(Extracted data entries)
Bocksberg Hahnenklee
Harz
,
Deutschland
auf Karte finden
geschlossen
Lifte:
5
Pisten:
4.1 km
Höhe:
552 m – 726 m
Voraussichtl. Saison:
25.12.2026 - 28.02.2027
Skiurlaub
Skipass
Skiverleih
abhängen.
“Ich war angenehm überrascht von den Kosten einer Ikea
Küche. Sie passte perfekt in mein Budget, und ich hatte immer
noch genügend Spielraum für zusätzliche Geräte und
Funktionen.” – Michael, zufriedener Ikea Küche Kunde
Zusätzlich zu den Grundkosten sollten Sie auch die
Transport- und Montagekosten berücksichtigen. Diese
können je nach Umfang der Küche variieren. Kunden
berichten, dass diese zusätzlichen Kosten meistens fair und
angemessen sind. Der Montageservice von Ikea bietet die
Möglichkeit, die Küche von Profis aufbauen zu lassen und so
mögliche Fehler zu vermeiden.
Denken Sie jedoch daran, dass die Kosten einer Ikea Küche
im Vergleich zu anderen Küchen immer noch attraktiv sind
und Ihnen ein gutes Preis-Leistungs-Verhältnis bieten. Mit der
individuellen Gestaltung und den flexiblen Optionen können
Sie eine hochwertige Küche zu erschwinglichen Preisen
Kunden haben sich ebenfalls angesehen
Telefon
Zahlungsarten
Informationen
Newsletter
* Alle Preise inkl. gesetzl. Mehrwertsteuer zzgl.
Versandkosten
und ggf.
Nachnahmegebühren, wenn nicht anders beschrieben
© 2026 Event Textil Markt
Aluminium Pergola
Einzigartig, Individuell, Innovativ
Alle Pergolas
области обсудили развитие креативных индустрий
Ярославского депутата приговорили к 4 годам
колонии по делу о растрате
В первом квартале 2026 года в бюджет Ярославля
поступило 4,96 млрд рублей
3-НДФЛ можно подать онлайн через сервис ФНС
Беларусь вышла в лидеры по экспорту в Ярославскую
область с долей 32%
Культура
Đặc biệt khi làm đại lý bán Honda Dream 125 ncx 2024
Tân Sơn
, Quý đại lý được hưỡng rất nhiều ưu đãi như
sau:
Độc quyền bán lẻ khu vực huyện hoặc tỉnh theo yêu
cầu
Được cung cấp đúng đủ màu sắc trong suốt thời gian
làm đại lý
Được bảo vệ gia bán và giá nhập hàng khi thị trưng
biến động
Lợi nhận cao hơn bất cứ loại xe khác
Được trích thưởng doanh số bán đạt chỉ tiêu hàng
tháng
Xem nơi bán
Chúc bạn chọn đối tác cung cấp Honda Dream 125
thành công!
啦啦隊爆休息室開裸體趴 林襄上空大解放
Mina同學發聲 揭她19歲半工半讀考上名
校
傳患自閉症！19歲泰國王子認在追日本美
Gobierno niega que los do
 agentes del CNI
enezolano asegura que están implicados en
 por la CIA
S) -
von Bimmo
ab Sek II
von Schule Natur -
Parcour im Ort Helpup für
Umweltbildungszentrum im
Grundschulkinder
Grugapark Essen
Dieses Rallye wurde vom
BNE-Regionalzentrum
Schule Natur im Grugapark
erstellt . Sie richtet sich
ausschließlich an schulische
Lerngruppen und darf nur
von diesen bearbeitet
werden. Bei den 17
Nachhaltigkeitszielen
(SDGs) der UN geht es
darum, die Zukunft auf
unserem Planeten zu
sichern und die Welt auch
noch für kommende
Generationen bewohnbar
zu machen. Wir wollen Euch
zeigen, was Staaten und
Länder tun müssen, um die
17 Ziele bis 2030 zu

- _Task statement_
Search the data for "Kunden". Copy every matching line.

- _Response below_
können je nach Umfang der Küche variieren. Kunden
Kunden haben sich ebenfalls angesehen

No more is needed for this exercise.